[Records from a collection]
····················
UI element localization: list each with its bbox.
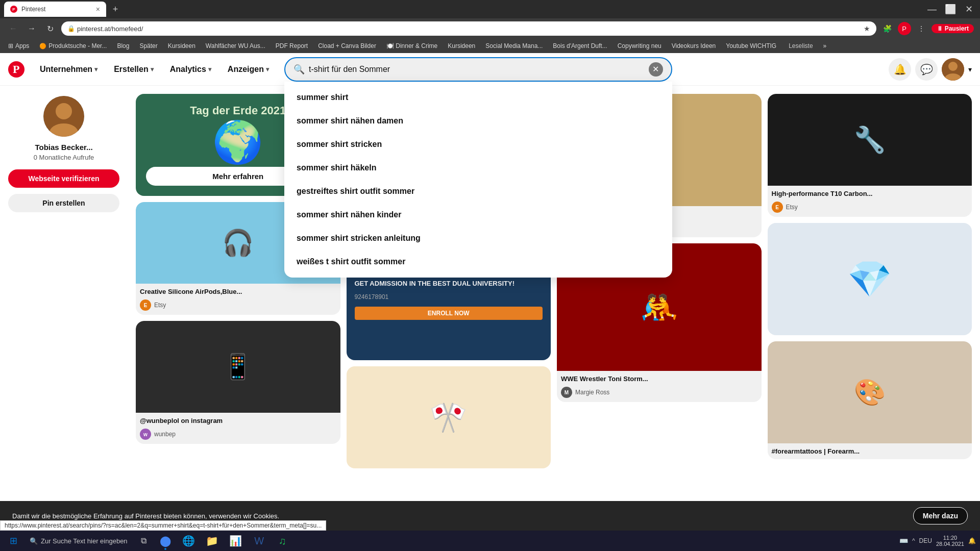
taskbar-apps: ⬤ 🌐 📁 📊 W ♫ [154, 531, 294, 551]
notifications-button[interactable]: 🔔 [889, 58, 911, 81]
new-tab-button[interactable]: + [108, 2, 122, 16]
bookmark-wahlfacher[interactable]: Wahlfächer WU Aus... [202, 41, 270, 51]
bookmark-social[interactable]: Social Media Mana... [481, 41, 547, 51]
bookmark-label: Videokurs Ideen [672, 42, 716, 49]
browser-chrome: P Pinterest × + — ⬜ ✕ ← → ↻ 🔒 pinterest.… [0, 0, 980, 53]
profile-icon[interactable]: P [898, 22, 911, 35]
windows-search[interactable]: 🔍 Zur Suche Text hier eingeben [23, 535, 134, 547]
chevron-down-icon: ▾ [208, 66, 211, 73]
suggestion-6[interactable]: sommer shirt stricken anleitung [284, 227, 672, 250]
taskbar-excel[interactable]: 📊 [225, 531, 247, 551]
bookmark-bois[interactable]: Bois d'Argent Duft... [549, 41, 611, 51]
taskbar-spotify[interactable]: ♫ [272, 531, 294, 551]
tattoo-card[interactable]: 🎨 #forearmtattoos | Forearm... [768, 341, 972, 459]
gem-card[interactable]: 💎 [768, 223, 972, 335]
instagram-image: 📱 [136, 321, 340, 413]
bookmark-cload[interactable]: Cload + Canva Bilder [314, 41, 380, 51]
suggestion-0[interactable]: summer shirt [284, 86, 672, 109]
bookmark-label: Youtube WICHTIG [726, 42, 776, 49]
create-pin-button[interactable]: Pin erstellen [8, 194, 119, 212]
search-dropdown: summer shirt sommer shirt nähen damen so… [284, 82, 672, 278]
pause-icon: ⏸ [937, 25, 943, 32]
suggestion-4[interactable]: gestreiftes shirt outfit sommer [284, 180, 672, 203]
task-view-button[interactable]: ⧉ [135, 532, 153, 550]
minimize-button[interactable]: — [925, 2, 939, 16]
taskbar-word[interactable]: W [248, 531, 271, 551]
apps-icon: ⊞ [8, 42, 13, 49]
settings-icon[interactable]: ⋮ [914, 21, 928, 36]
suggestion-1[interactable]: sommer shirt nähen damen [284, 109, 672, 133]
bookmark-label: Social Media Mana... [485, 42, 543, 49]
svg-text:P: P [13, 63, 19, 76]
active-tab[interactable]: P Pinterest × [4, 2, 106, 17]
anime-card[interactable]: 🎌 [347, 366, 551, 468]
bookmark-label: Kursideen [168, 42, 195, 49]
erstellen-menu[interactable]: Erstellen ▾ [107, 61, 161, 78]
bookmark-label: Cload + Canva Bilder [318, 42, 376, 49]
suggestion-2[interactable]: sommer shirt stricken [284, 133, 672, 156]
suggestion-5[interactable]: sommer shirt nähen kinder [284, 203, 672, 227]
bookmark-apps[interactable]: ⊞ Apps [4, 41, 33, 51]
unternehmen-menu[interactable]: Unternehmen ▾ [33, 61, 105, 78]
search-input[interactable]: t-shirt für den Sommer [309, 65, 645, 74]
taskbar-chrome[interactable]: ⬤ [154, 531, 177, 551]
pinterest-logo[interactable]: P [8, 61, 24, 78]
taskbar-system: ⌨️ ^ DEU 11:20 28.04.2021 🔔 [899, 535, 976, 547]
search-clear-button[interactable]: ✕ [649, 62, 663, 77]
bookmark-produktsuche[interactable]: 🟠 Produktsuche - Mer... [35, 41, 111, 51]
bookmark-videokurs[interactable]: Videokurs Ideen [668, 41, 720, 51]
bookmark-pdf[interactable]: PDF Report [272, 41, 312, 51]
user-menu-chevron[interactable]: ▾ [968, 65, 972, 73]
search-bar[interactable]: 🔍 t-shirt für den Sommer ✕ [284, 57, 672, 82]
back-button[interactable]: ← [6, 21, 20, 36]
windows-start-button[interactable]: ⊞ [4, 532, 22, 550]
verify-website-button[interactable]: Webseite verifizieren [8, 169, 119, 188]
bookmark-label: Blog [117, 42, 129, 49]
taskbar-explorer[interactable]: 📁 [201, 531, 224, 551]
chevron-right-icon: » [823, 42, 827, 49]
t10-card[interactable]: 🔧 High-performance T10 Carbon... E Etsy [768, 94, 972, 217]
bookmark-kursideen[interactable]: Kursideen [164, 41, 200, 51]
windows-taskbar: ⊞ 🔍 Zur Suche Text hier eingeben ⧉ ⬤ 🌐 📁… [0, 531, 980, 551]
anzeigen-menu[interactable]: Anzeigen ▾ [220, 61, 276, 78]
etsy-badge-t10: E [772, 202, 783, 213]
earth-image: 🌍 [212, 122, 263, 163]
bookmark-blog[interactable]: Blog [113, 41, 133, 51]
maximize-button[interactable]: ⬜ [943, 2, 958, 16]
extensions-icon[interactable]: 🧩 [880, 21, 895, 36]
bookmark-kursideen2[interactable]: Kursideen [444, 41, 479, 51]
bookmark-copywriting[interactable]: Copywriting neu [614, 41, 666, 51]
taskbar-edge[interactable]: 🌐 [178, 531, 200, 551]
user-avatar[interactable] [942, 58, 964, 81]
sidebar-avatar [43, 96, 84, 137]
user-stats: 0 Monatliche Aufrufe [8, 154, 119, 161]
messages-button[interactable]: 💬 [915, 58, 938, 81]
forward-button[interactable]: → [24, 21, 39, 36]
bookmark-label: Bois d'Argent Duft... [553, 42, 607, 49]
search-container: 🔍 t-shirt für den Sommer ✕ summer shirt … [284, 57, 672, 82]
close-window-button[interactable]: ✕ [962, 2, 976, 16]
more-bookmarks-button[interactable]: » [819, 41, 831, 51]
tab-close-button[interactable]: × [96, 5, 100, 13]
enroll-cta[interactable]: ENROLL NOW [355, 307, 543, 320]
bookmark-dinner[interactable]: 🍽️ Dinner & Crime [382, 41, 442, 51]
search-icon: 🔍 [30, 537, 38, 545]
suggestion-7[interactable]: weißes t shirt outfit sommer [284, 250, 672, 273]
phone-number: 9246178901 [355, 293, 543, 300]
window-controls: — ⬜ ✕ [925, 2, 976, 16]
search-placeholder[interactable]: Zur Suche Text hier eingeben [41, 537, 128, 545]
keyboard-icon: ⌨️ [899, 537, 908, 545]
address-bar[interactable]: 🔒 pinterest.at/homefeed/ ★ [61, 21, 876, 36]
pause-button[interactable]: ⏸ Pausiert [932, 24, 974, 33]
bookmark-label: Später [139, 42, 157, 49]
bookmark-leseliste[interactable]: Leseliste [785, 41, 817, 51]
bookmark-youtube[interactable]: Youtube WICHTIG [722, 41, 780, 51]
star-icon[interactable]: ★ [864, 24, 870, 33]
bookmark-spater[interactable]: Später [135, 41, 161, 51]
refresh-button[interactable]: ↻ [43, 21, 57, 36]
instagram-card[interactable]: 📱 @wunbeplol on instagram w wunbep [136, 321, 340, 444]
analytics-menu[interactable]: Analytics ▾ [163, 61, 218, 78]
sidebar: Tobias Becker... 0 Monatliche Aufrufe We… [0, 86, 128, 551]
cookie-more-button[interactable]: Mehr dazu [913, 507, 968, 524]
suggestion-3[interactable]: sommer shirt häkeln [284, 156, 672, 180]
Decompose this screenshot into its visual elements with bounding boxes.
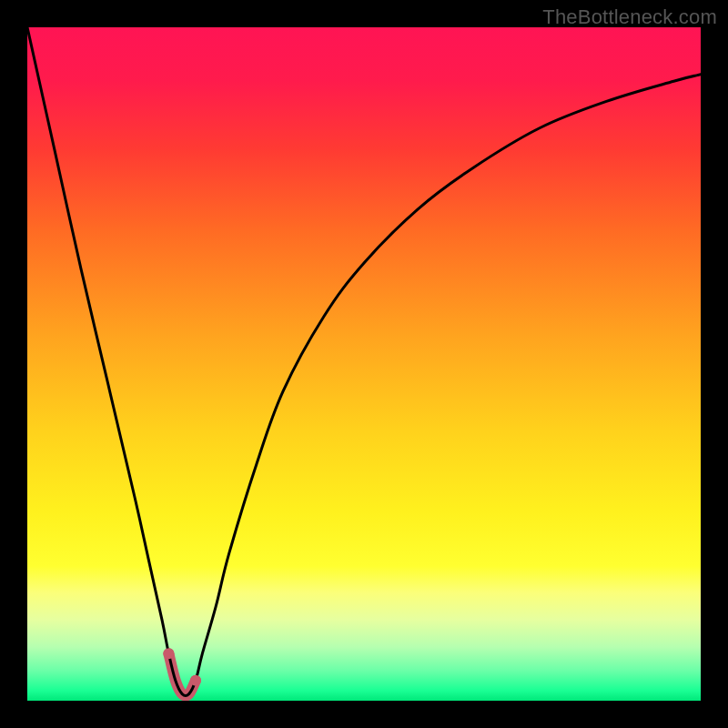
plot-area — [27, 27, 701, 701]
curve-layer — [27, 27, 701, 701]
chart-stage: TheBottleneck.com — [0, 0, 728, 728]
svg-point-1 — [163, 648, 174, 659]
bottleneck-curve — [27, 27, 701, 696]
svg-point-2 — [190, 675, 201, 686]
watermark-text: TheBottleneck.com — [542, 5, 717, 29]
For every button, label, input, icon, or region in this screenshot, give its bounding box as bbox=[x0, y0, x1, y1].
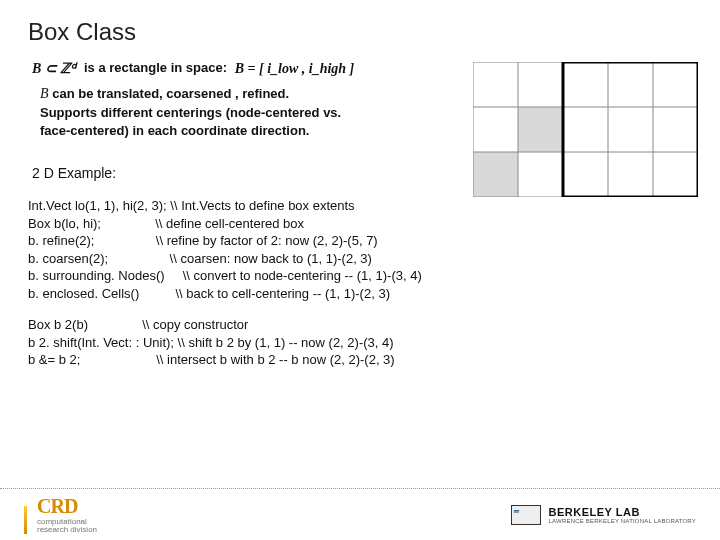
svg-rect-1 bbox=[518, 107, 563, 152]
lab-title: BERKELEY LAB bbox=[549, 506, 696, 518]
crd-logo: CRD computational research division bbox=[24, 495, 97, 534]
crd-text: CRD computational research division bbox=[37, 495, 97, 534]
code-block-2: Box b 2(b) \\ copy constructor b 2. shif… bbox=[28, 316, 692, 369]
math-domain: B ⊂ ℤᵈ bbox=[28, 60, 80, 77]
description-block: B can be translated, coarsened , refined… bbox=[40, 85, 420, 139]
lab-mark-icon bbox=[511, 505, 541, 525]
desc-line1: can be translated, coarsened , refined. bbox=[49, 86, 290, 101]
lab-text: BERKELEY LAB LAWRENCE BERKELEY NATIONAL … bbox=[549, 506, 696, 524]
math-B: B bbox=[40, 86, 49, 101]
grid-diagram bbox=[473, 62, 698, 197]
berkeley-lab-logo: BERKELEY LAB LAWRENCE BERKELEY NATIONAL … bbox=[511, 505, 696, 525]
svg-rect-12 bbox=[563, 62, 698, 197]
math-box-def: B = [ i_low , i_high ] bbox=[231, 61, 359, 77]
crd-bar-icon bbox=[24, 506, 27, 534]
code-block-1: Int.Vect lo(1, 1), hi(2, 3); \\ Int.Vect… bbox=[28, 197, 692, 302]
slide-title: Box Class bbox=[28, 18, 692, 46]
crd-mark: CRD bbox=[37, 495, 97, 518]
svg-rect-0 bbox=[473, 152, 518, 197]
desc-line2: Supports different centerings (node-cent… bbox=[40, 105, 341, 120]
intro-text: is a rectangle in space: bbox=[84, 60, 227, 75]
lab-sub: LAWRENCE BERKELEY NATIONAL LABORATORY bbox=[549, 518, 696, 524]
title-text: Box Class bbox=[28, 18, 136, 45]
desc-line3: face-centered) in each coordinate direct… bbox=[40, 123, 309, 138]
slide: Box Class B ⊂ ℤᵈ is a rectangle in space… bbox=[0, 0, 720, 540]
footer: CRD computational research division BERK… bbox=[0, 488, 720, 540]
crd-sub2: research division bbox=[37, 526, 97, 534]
····················
TRY IT:
Filter the records for lines holding the string "pause". Copy each one.

WRITTEN SOLUTION:
pause-icon: ⏸ [937, 25, 943, 32]
pause-button[interactable]: ⏸ Pausiert [932, 24, 974, 33]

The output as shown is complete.